- Location: Cassiar Land District, British Columbia, Canada
- Coordinates: 57°44′59″N 130°50′06″W﻿ / ﻿57.74972°N 130.83500°W
- Area: 4,000 ha (15 sq mi)
- Established: 27 July 1972
- Disestablished: 19 March 2003

= Mount Edziza Recreation Area =

Recreation area in British Columbia, Canada

The Mount Edziza Recreation Area was a recreation area in Cassiar Land District of northwestern British Columbia, Canada, located southeast of the community of Telegraph Creek. It was established on 27 February 1972 along with Mount Edziza Provincial Park. Initially, the 249999 acres recreation area formed a 1 to 10 km buffer zone around much of the provincial park.

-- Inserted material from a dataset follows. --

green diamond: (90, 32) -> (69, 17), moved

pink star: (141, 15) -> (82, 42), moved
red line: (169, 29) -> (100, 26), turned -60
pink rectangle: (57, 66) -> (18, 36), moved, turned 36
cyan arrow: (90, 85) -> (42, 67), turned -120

About 96770 ha of the Mount Edziza Recreation Area was annexed into Mount Edziza Provincial Park on 21 March 1989, greatly reducing its size to around 4000 ha. By this time only a small portion of the recreation area was located east of Mount Edziza. On 19 March 2003, the Mount Edziza Recreation Area was disestablished to allow resource development on the Spectrum mineral claims.

==Mineral exploration==
The Spectrum or Red Dog property consisted of a block of mineral claims that covered quartz, pyrite and chalcopyrite mineralization in fractured sedimentary and volcanic rocks of Late Triassic age in the Mount Edziza Recreation Area. Commodities on the property included copper, gold, lead, silver and zinc. From 1971 to 1973, Imperial Oil conducted geophysical, geological and geochemical surveying, as well as 463 m of drilling in four holes. Geochemical and geological surveys were conducted on the Spectrum property by Consolidated Silver Ridge Mines and Newhawk Mines between 1976 and 1981.

Consolidated Silver Ridge Mines also built an airstrip and carried out 3232 m of drilling in 28 holes during this time period. Additional work on the Spectrum property by Newhawk Mines during this time period included the construction of an access road and 313 m of underground development on the Hawk vein. Further geochemical and geological surveying was performed by Moongold Resources from 1987 to 1989. Mineral exploration conducted by Columbia Gold Mines from 1990 to 1992 consisted of rock sampling, trenching and 7066 m of drilling in 50 holes.